These matters can help answer key questions in HIV/AIDS research, such as the molecular mechanism and the prognosis of HIV infection, and how and where the latency reservoir is established. The advantage of this technique is that it is non-invasive, and established a hu-NSG mice that must treat a multi-lineage development over transplanted human stem cells that are susceptible to HIV infection and are receptive to cART. Begin by filtering a digested, human, fetal, liver tissue, slurry sample through a sterile, 70 micrometer, nylon, mesh strainer to obtain a single cell suspension, and enrich for CD34+HSCs by magnetic activated cell sorting according to the manufacturer's instructions.
After counting, re-suspend the HSC at a two-times-ten-to-the-seventh viable cells per milliliter concentration in fresh DPBS on ice. Next place an entire neonatal human NOD/SCID/gamma or NSG mouse litter into a sterile, pie-shaped, irradiation cage, and treat the animals with 200 to 250 centigrades of gamma ray from a cesium-137 radiation source. Then load the cells into a custom-made, Hamilton 80508 50-microliter syringe equipped with a 30-gauge needle, and inject each neonatal animal directly into the liver with five-times-ten-to-the-fifth viable human CD34+HSCs and 25 microliters of DPBS.
Ten-to-twelve weeks post infection, spin down retro-orbital, peripheral, blood samples from each mouse by centrifugation, and transfer the plasma supernates to microcentrifuge tubes for negative 80 degrees Celsius storage as experimentally appropriate. For HSC engraftment validation, re-suspend the pellets with 200 microliters of red blood cell lysis buffer, and pull the cell suspensions in a 1.5 millimeter microcentrifuge tube for a ten-minute incubation at room temperature. Then collect the remaining white blood cells by centrifugation for two washes in 0.5 milliliters of fresh, 0.01 percent bovine serum albumin, or BSA, in DPBS per wash.
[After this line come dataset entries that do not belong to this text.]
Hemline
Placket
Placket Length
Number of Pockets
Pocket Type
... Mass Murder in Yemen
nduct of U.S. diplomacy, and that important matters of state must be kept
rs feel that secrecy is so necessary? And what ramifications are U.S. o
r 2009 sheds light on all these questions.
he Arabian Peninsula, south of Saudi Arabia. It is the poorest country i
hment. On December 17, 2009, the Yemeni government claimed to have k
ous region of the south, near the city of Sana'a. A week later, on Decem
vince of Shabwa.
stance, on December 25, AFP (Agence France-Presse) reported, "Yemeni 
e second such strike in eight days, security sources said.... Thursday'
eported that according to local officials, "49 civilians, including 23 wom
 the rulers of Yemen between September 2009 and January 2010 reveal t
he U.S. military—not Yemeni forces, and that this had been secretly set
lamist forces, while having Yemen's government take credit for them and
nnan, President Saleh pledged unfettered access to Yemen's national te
After the second wash, block the cells with 100 microliters of blocking cocktail for twenty minutes at 4 degrees Celsius followed by labeling with the appropriate anti-body cocktail of interest at a 2 microliters of anti-body per one-times-one-to-the-sixth cells concentration. After 30 minutes at 4 degrees Celsius, wash the cells two times in fresh DPBS plus BSA, and evaluate the peripheral blood samples by flow cytometry according to standard protocols to quantify the percentage of human CD45+CD3+CD14+or CD19+cells per sample. Then calculate the ratio of CD4+to-CD8+T cells, and assess the viral load with in the plasma samples according to standard, quantitative, reverse transcriptase, PCR protocols.
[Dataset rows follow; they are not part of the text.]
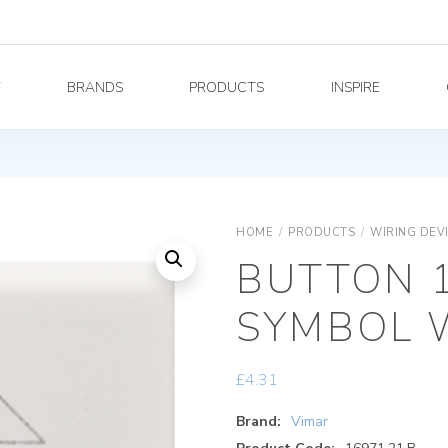
Y
BRANDS
PRODUCTS
INSPIRE
HOME
/
PRODUCTS
/
WIRING DEV
BUTTON 
SYMBOL 
£
4.31
Brand:
Vimar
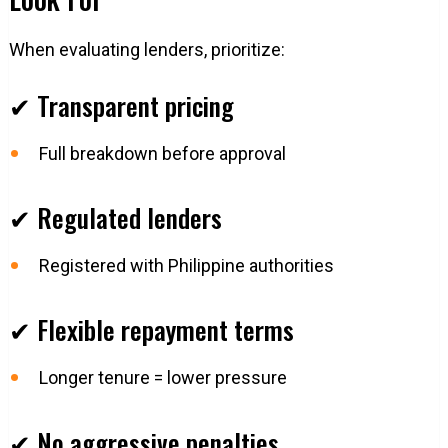
When evaluating lenders, prioritize:
✔ Transparent pricing
Full breakdown before approval
✔ Regulated lenders
Registered with Philippine authorities
✔ Flexible repayment terms
Longer tenure = lower pressure
✔ No aggressive penalties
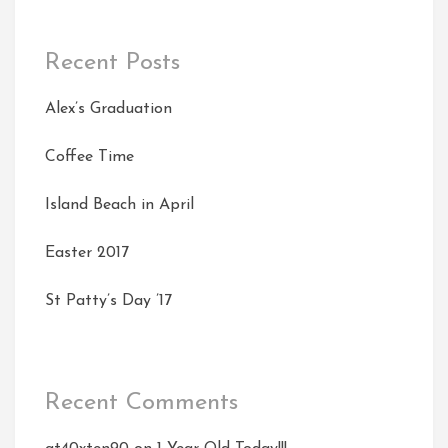
Recent Posts
Alex’s Graduation
Coffee Time
Island Beach in April
Easter 2017
St Patty’s Day ’17
Recent Comments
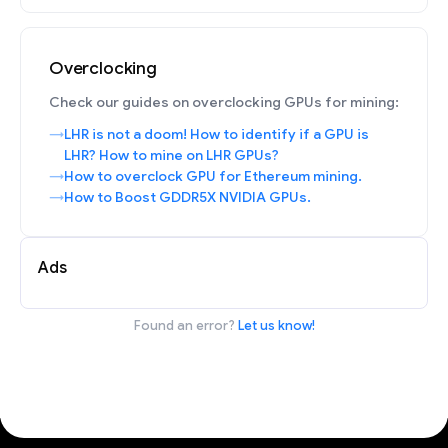
Overclocking
Check our guides on overclocking GPUs for mining:
LHR is not a doom! How to identify if a GPU is
LHR? How to mine on LHR GPUs?
How to overclock GPU for Ethereum mining.
How to Boost GDDR5X NVIDIA GPUs.
Ads
Found an error?
Let us know!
To assess the effects of HIV infection, deliver HIV bale virus to anesthetized, human, NSG mice with a greater than 20 percent human CD45+cell population in their peripheral blood, at a 200 nanograms of P24 per mouse concentration via intraperitoneal administration, collecting blood samples via retro-orbital bleeding every two weeks, and analyze both the CD4-to-CD8 ratio and the plasma viral load, as demonstrated. For viral suppression validation supply the infected, human NSG animals with fresh, combinatorial, anti-retroviral therapy, or cART, in sweetened water every week for 4 weeks, collecting blood samples via retro-orbital bleeding every two weeks and analyze both the CD4-to-CD8 ratio and the plasma viral load as demonstrated. To asses the viral rebound when the plasma viral loads are below the detection limit and the CD4-to-CD8 ratio is restored between 1.5 and 2.5 collect peripheral blood samples through retro-orbital bleeding every 2 weeks after cART withdrawal and evaluate the samples as demonstrated.
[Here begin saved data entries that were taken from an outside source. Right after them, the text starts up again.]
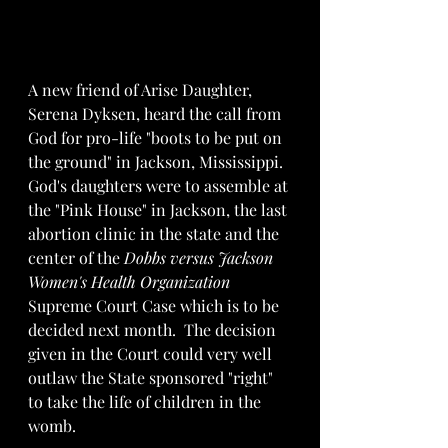
A new friend of Arise Daughter, 
Serena Dyksen, heard the call from 
God for pro-life "boots to be put on 
the ground" in Jackson, Mississippi.  
God's daughters were to assemble at 
the "Pink House" in Jackson, the last 
abortion clinic in the state and the 
center of the 
Dobbs versus Jackson 
Women's Health Organization
Supreme Court Case which is to be 
decided next month.  The decision 
given in the Court could very well 
outlaw the State sponsored "right" 
to take the life of children in the 
womb.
During the initial engraftment validation, the human CD45+cell count should range from 20 to 80 percent, and the subsets of human leukocytes should appear as discrete populations by flow cytometric analysis. The ratio of CD4+to-CD8+cells remains between 1.5 and 2.5 in healthy individuals while significant CD4+T cell depletion is typically observed upon viral infection. Notably, the healthy ratio is restored in response to cART treatment.
The detection of plasma viral loads by quantitative RT PCR throughout the course of the infection and the cART regimen can be plotted and used to evaluate the efficiency of the viral delivery and the anti-viral treatment, respectively. Though this method can provide insight into HIV/AIDS virology studies and therapeutic development, it can also be applied to other studies related to human disease, such as cancer, diabetes, and auto-immune diseases. The hu-NSG mouse model development paved the way for researchers in immunology and oncology to explore a new dysfunction and pathology in humans, particularly mechanistic and therapeutic studies targeting HIV chronic infection and the latency reservoir.